Please repeat every entry exactly as written, but skip the pictures.

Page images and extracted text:
++++++++++++++++++++

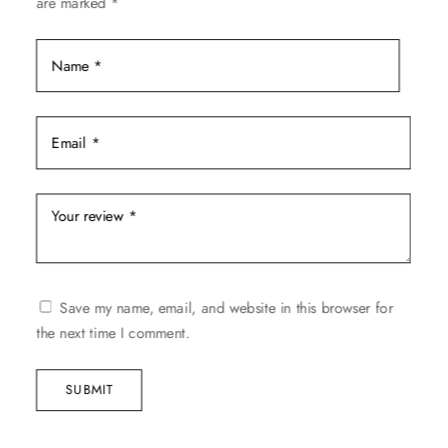
are marked
*
product
page
Save my name, email, and website in this browser for
the next time I comment.
SUBMIT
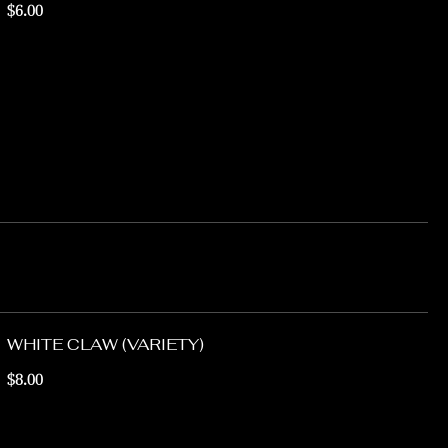
$6.00
WHITE CLAW (VARIETY)
$8.00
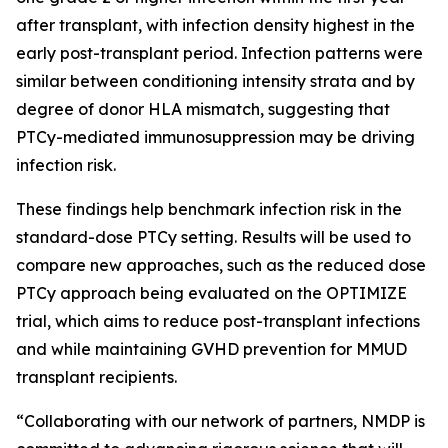
after transplant, with infection density highest in the
early post-transplant period. Infection patterns were
similar between conditioning intensity strata and by
degree of donor HLA mismatch, suggesting that
PTCy-mediated immunosuppression may be driving
infection risk.
These findings help benchmark infection risk in the
standard-dose PTCy setting. Results will be used to
compare new approaches, such as the reduced dose
PTCy approach being evaluated on the OPTIMIZE
trial, which aims to reduce post-transplant infections
and while maintaining GVHD prevention for MMUD
transplant recipients.
“Collaborating with our network of partners, NMDP is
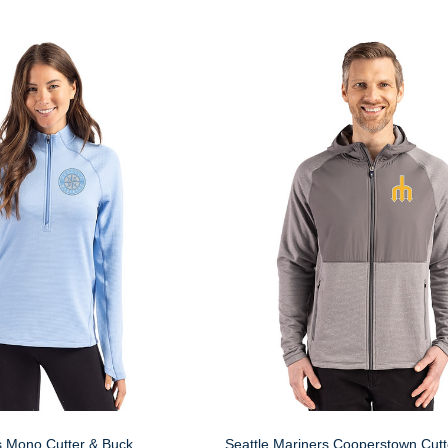
s Mono Cutter & Buck
Seattle Mariners Cooperstown Cutt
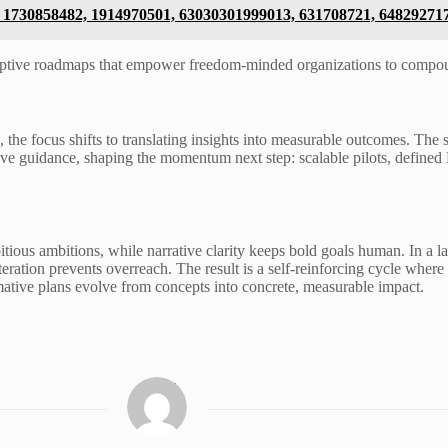
8, 1730858482, 1914970501, 63030301999013, 631708721, 64829271
aptive roadmaps that empower freedom-minded organizations to compou
he focus shifts to translating insights into measurable outcomes. The 
ative guidance, shaping the momentum next step: scalable pilots, defin
ious ambitions, while narrative clarity keeps bold goals human. In a la
iteration prevents overreach. The result is a self-reinforcing cycle whe
ative plans evolve from concepts into concrete, measurable impact.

++++++++++++++++++++

__RESULT FOR THIS TASK__
are marked
*
product
page
Save my name, email, and website in this browser for
the next time I comment.
SUBMIT
$6.00
WHITE CLAW (VARIETY)
$8.00
after transplant, with infection density highest in the
early post-transplant period. Infection patterns were
similar between conditioning intensity strata and by
degree of donor HLA mismatch, suggesting that
PTCy-mediated immunosuppression may be driving
infection risk.
These findings help benchmark infection risk in the
standard-dose PTCy setting. Results will be used to
compare new approaches, such as the reduced dose
PTCy approach being evaluated on the OPTIMIZE
trial, which aims to reduce post-transplant infections
and while maintaining GVHD prevention for MMUD
transplant recipients.
“Collaborating with our network of partners, NMDP is
s Mono Cutter & Buck
Seattle Mariners Cooperstown Cutt
8, 1730858482, 1914970501, 63030301999013, 631708721, 64829271
aptive roadmaps that empower freedom-minded organizations to compou
he focus shifts to translating insights into measurable outcomes. The 
ative guidance, shaping the momentum next step: scalable pilots, defin
ious ambitions, while narrative clarity keeps bold goals human. In a la
iteration prevents overreach. The result is a self-reinforcing cycle whe
ative plans evolve from concepts into concrete, measurable impact.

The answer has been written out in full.